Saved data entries

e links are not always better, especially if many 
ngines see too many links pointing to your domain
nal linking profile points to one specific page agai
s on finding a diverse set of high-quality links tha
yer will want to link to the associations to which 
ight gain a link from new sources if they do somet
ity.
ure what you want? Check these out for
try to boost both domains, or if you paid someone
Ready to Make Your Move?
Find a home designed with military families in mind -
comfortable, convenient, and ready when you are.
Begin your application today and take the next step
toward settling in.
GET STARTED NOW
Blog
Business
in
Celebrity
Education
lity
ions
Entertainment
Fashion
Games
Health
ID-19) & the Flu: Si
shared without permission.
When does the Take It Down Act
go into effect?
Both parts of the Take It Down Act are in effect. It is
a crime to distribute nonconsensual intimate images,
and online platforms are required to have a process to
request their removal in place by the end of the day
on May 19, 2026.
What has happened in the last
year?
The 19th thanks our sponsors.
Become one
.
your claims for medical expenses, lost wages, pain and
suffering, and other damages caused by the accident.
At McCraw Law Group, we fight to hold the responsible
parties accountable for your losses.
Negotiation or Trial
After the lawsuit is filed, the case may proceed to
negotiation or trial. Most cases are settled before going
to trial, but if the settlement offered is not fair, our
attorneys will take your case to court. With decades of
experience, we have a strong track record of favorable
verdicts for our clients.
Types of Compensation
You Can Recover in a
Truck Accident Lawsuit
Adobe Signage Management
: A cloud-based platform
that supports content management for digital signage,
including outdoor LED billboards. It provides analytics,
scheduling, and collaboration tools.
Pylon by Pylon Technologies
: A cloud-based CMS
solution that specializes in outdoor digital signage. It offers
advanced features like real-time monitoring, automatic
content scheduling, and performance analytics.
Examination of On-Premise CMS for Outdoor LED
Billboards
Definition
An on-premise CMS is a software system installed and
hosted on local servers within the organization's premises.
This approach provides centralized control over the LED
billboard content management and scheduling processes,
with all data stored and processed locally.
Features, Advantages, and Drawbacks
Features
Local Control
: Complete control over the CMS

▶ [Work instruction]:
The entries above must be transcribed word for word.

▶ [Task result]:
e links are not always better, especially if many 
ngines see too many links pointing to your domain
nal linking profile points to one specific page agai
s on finding a diverse set of high-quality links tha
yer will want to link to the associations to which 
ight gain a link from new sources if they do somet
ity.
ure what you want? Check these out for
try to boost both domains, or if you paid someone
Ready to Make Your Move?
Find a home designed with military families in mind -
comfortable, convenient, and ready when you are.
Begin your application today and take the next step
toward settling in.
GET STARTED NOW
Blog
Business
in
Celebrity
Education
lity
ions
Entertainment
Fashion
Games
Health
ID-19) & the Flu: Si
shared without permission.
When does the Take It Down Act
go into effect?
Both parts of the Take It Down Act are in effect. It is
a crime to distribute nonconsensual intimate images,
and online platforms are required to have a process to
request their removal in place by the end of the day
on May 19, 2026.
What has happened in the last
year?
The 19th thanks our sponsors.
Become one
.
your claims for medical expenses, lost wages, pain and
suffering, and other damages caused by the accident.
At McCraw Law Group, we fight to hold the responsible
parties accountable for your losses.
Negotiation or Trial
After the lawsuit is filed, the case may proceed to
negotiation or trial. Most cases are settled before going
to trial, but if the settlement offered is not fair, our
attorneys will take your case to court. With decades of
experience, we have a strong track record of favorable
verdicts for our clients.
Types of Compensation
You Can Recover in a
Truck Accident Lawsuit
Adobe Signage Management
: A cloud-based platform
that supports content management for digital signage,
including outdoor LED billboards. It provides analytics,
scheduling, and collaboration tools.
Pylon by Pylon Technologies
: A cloud-based CMS
solution that specializes in outdoor digital signage. It offers
advanced features like real-time monitoring, automatic
content scheduling, and performance analytics.
Examination of On-Premise CMS for Outdoor LED
Billboards
Definition
An on-premise CMS is a software system installed and
hosted on local servers within the organization's premises.
This approach provides centralized control over the LED
billboard content management and scheduling processes,
with all data stored and processed locally.
Features, Advantages, and Drawbacks
Features
Local Control
: Complete control over the CMS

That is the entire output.